João, outro morador daquela artéria. Constituiu família e era vizinho de Jonas. Em sonho teve a visão da consumação dos tempos. Inspirado pro Deus escreveu o livro do Apocalipse. Como está dito nas Sagradas Escrituras. De suas narrações consta que a virgem santíssima ”Uma mulher preste a dar a luz, aflita pela dor do parto, foi arrebatada para o deserto. Uma fera pronta para devorar-lhe o filho assim que nascesse surgiu, e deu a luz a um filho homem que haveria de reger todas as nações e foi arrebatado para o céu ”. E narrou dos cavalheiros que viriam pra separar as ovelhas. Teve João do Senhor, o dom para o comércio, com prodigiosa habilidade sovava a massa e deitando-lhe fermento produzia alimento sagrado, o pão.
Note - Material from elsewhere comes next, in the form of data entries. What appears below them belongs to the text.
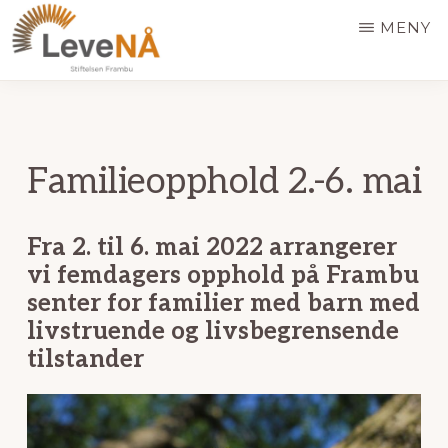
Hopp
MENY
til
hovedinnhold
LEVE
NÅ
Familieopphold 2.-6. mai
Fra 2. til 6. mai 2022 arrangerer
vi
femdagers opphold på Frambu
senter for familier med barn med
livstruende og livsbegrensende
tilstander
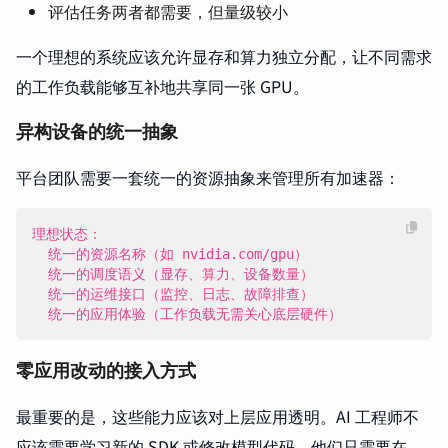
评估任务两者都需要，但量级较小
一个理想的系统应该允许显存和算力独立分配，让不同需求
的工作负载能够互补地共享同一张 GPU。
异构设备的统一抽象
平台团队需要一套统一的资源抽象来管理所有加速器：
  统一的应用体验（工作负载无需关心底层硬件）
零应用改动的接入方式
最重要的是，这些能力应该对上层应用透明。AI 工程师不
应该需要学习新的 SDK 或修改模型代码。他们只需要在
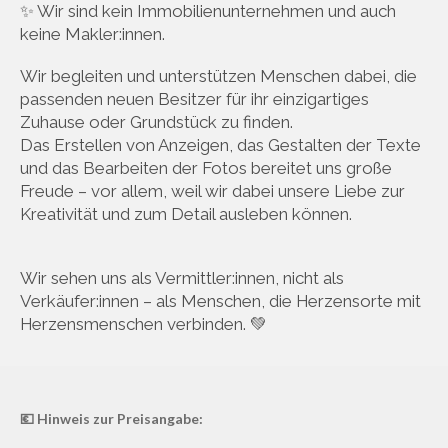
✨ Wir sind kein Immobilienunternehmen und auch
keine Makler:innen.
Wir begleiten und unterstützen Menschen dabei, die
passenden neuen Besitzer für ihr einzigartiges
Zuhause oder Grundstück zu finden.
Das Erstellen von Anzeigen, das Gestalten der Texte
und das Bearbeiten der Fotos bereitet uns große
Freude – vor allem, weil wir dabei unsere Liebe zur
Kreativität und zum Detail ausleben können.
Wir sehen uns als Vermittler:innen, nicht als
Verkäufer:innen – als Menschen, die Herzensorte mit
Herzensmenschen verbinden. 💚
💶 Hinweis zur Preisangabe:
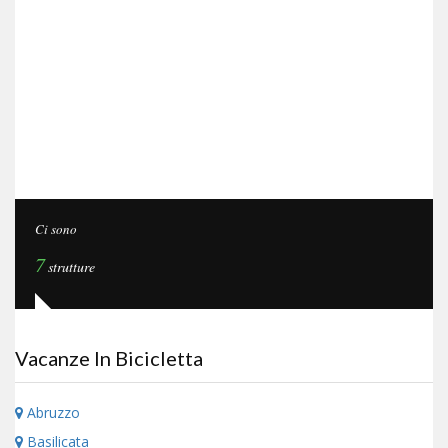
Ci sono
7
strutture
Vacanze In Bicicletta
Abruzzo
Basilicata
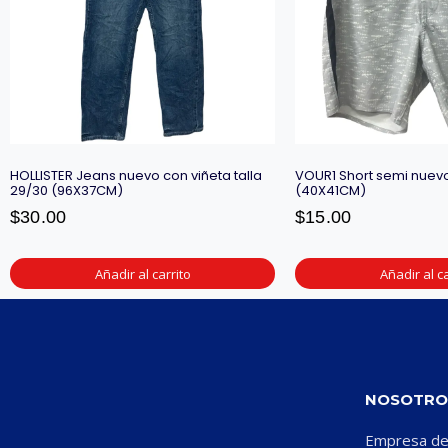
HOLLISTER Jeans nuevo con viñeta talla
VOUR1 Short semi nuevo
29/30 (96X37CM)
(40X41CM)
$
30.00
$
15.00
Añadir al carrito
Añadir al ca
NOSOTRO
Empresa ded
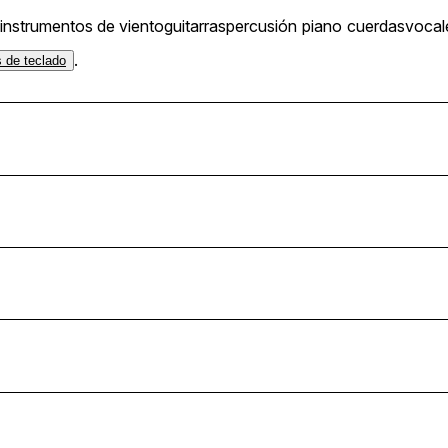
instrumentos de viento
guitarras
percusión
piano
cuerdas
vocal
.
s de teclado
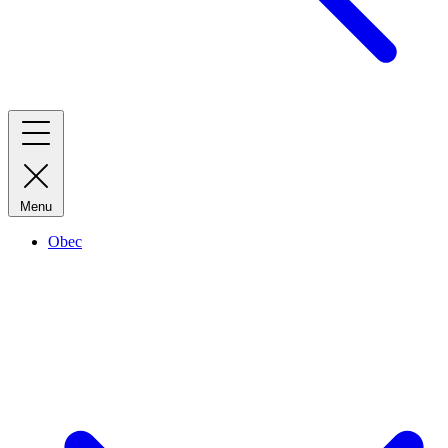
Menu
Obec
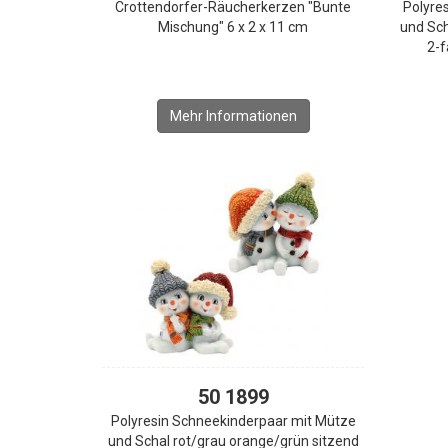
Crottendorfer-Räucherkerzen "Bunte
Polyre
Mischung" 6 x 2 x 11 cm
und Sch
2-f
Mehr Informationen
50 1899
Polyresin Schneekinderpaar mit Mütze
und Schal rot/grau orange/grün sitzend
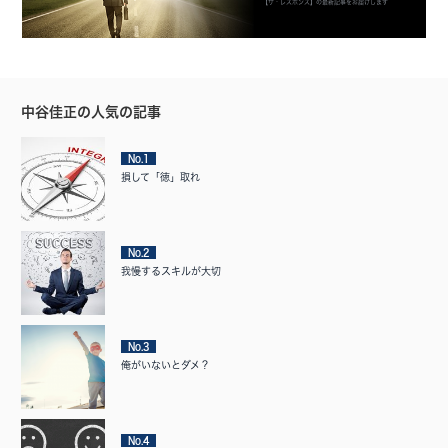
【ザ・レスポンス】の最新記事をお届けします
中谷佳正の人気の記事
No.1
損して「徳」取れ
No.2
我慢するスキルが大切
No.3
俺がいないとダメ？
No.4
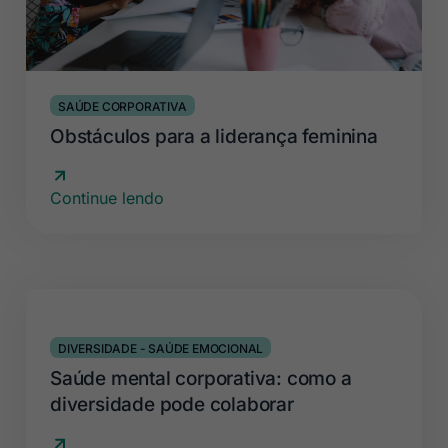
SAÚDE CORPORATIVA
Obstáculos para a liderança feminina
Continue lendo
DIVERSIDADE
-
SAÚDE EMOCIONAL
Saúde mental corporativa: como a
diversidade pode colaborar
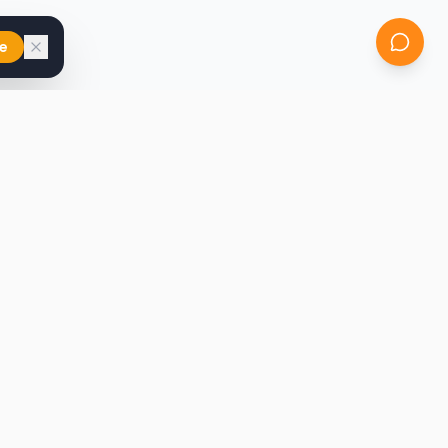
e
iast
Kontakt
marcin@secondhandy.com.pl
Polityka prywatności
Regulamin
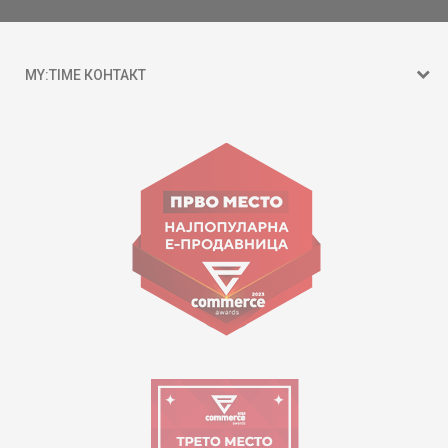
MY:TIME КОНТАКТ
15 150
ул. Гоце Николовски бр.74 Скопје
contact@mytime.mk
Работно време:
09:00 до 17:00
No abate do gado suíno especializou-se, alimento considerado impuro pelos fariseus. Constituiu descendência modesta, criados sob a égide de Nossa Senhora Assunção, deles que seguiram a vocação da linhagem de Levi. De sua prole, viria com dom e domínio da palavra, falada e escrita. A instrução e o magistério sob os preceitos da santa igreja. Também José previra tudo isto no cárcere.

“Cânticos dos degraus de Salomão- Se o Senhor não edificar a casa, em vão trabalham os que a edificam, se o Senhor não guardar a cidade em vão vigia a sentinela. Salmo 127- 1,2”

A principal profecia do José do sertão, no entanto, não fora nenhuma dessas até então citadas. Vem a respeito de outros moradores daquele logradouro. Leonpoldo e Aderaval. Ambos prósperos pecuaristas.  Com mão de ferro governavam suas casas. Suas propriedades rurais, fazendas, administravam com vigor. Tinham vassalos que lhes prestavam serviços mediante ínfimos salários. A prepotência e a arrogância, via de regra, imperava. Sobejava austeridade em detrimento de compreensão e amor, as descendências e aos subalternos. E a mão pesada do infortúnio prevista por José profeta, cairia indubitavelmente sobre os incautos. José por essa época já a liberdade havia adquirido e disse: -Aqueles, não alcançarão velhice serena, no dia do velório não terão o choro dos seus entes queridos, somente o lamento onerado de carpideiras. Sua descendência se espalhará a ermo, nômades sem nunca fincarem alicerce em lugar algum. E o fogo se abaterá sobre seus bens os consumindo. Como de fato viria o fogo sobre a casa de um e a propriedade rural do outro. Precocemente deixaram este plano, e suas obras foram como pó levadas pelo vento.